Work instructions> All pictures must be left out as you transcribe the lines from the first line of the data to the line containing "France Métropolitaine", both included.

━━ Supplied data

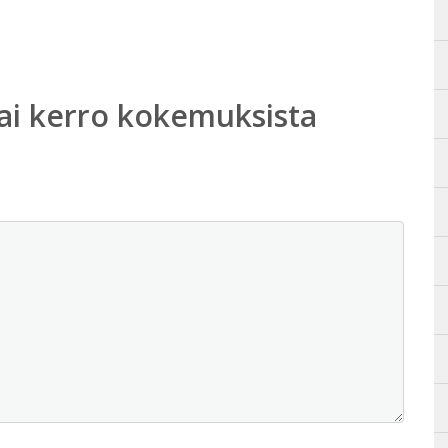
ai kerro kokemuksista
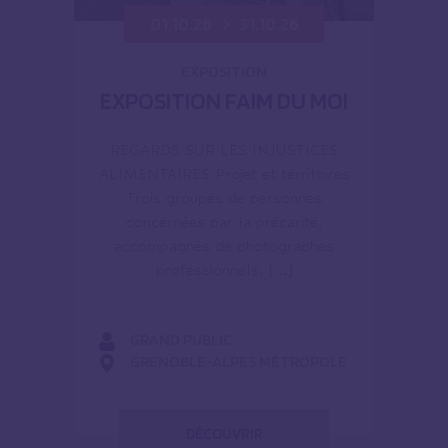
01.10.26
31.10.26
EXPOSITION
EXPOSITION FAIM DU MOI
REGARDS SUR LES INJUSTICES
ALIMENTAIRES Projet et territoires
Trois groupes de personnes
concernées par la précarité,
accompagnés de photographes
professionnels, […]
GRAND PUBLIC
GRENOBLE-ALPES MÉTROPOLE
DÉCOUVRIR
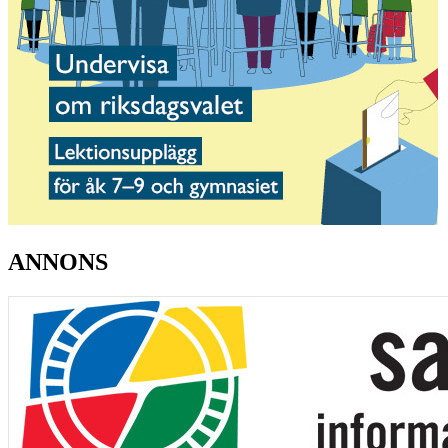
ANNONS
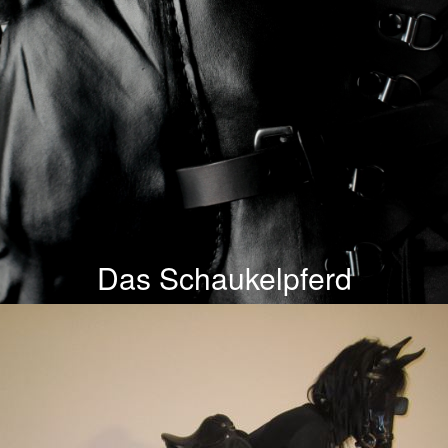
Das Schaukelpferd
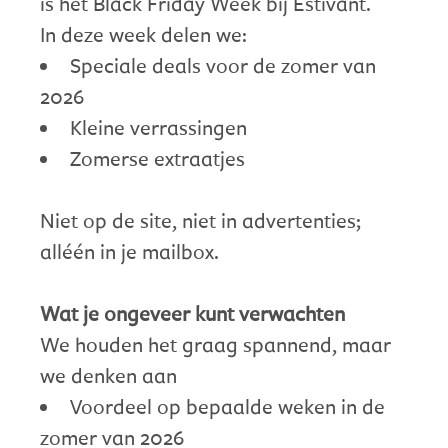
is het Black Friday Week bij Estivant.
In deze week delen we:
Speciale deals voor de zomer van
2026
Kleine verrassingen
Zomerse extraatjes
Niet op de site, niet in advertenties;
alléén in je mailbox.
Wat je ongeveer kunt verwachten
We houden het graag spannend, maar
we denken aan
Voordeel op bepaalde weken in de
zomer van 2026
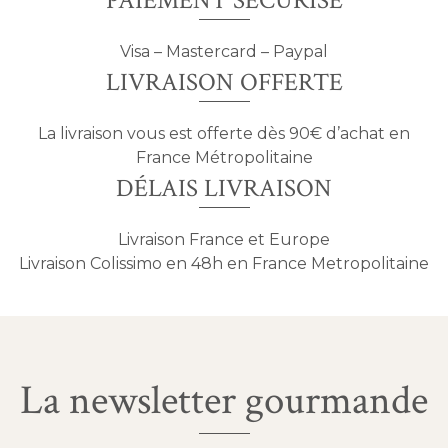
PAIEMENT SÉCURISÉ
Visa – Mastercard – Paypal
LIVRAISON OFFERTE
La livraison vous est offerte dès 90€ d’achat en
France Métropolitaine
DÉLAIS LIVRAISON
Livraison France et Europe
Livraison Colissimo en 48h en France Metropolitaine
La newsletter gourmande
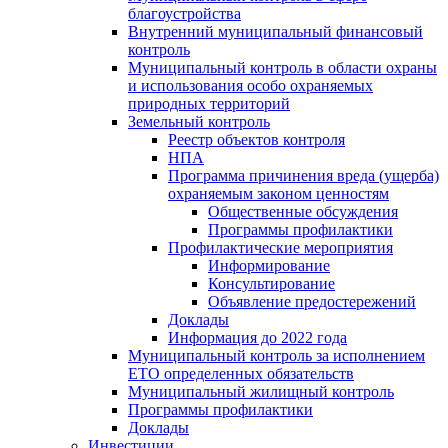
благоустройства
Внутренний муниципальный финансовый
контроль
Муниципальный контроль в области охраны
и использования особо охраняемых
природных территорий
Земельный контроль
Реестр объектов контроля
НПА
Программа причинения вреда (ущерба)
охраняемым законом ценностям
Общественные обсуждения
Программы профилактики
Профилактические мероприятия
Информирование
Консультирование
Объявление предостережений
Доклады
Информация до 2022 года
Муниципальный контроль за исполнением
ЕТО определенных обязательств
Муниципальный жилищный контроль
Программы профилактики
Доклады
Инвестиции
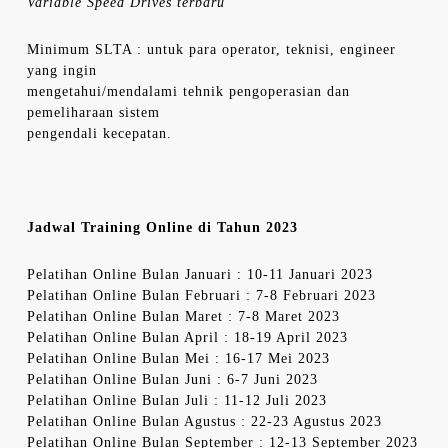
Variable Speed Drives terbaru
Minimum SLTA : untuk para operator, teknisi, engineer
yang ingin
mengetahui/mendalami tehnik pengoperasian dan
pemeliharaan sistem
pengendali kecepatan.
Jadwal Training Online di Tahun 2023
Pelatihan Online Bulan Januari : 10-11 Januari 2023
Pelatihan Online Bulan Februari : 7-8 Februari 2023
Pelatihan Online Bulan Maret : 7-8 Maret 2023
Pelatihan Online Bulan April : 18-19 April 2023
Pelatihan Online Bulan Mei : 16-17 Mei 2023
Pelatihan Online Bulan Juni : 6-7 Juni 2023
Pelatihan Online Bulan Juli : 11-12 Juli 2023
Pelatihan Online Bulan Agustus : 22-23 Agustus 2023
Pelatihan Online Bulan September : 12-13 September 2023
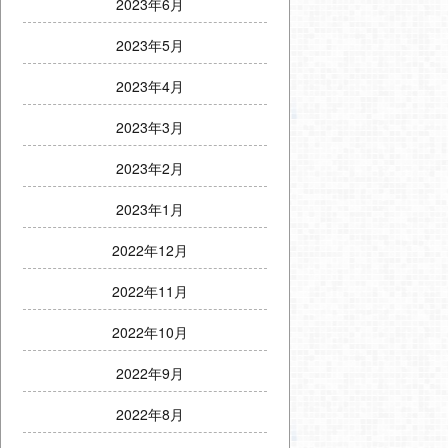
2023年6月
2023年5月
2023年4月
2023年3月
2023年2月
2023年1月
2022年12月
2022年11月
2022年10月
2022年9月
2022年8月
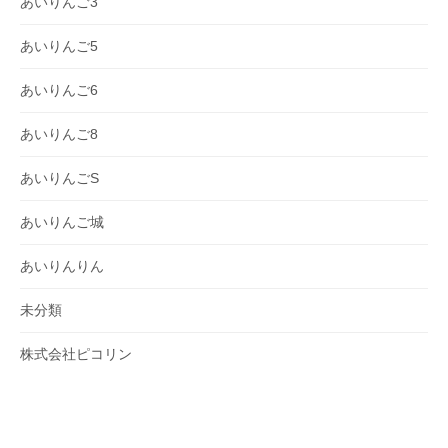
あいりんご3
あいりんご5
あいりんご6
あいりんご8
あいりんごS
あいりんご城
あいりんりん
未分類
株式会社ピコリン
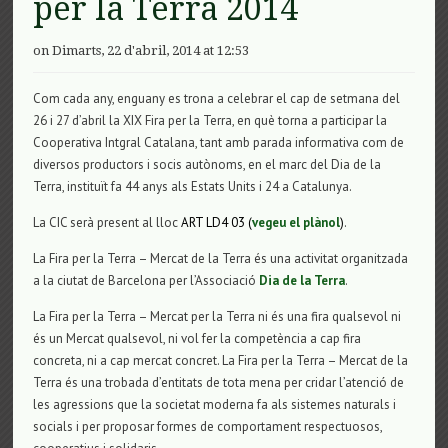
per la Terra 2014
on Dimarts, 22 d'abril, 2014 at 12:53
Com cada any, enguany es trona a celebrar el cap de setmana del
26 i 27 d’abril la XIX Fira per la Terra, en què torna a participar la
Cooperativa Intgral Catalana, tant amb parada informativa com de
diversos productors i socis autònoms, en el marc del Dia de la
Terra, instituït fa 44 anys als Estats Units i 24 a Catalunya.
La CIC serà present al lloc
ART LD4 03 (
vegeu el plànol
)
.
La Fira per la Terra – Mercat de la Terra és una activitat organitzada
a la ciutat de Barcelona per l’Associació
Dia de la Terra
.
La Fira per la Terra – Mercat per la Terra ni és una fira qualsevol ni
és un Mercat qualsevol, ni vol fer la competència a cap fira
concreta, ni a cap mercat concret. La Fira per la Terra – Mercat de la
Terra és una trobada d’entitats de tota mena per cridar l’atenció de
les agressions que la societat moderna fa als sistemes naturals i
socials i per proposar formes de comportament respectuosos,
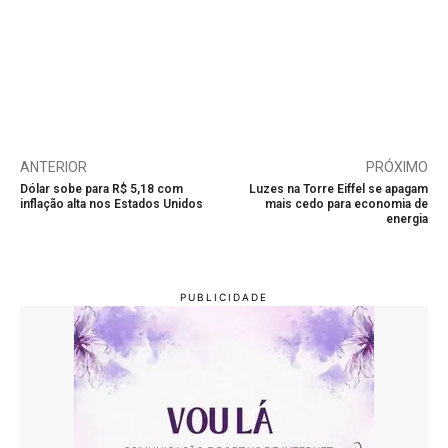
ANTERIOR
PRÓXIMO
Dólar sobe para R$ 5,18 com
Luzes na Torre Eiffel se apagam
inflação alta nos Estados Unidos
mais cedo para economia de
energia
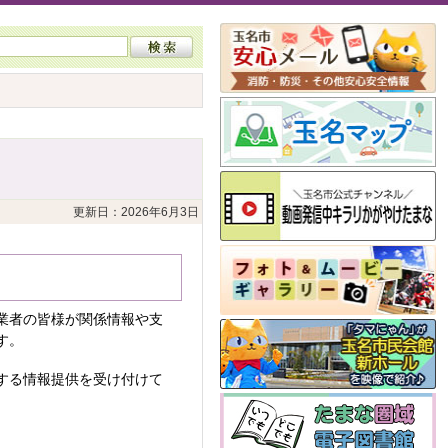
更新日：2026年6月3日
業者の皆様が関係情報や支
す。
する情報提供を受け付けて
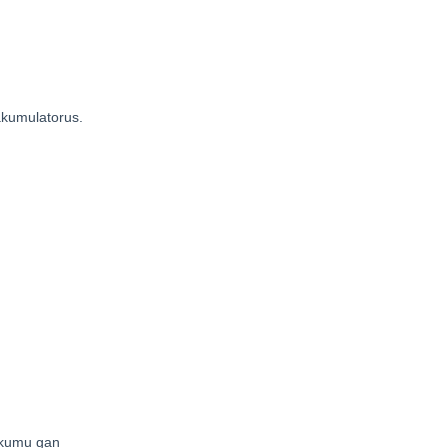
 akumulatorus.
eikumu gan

━━━━

Expected answer>
ai kerro kokemuksista
01.10.26
31.10.26
EXPOSITION
EXPOSITION FAIM DU MOI
REGARDS SUR LES INJUSTICES
ALIMENTAIRES Projet et territoires
Trois groupes de personnes
concernées par la précarité,
accompagnés de photographes
professionnels, […]
GRAND PUBLIC
GRENOBLE-ALPES MÉTROPOLE
DÉCOUVRIR
ANNONS
Das Schaukelpferd
is het Black Friday Week bij Estivant.
In deze week delen we:
Speciale deals voor de zomer van
2026
Kleine verrassingen
Zomerse extraatjes
Niet op de site, niet in advertenties;
alléén in je mailbox.
Wat je ongeveer kunt verwachten
We houden het graag spannend, maar
we denken aan
Voordeel op bepaalde weken in de
zomer van 2026
PAIEMENT SÉCURISÉ
Visa – Mastercard – Paypal
LIVRAISON OFFERTE
La livraison vous est offerte dès 90€ d’achat en
France Métropolitaine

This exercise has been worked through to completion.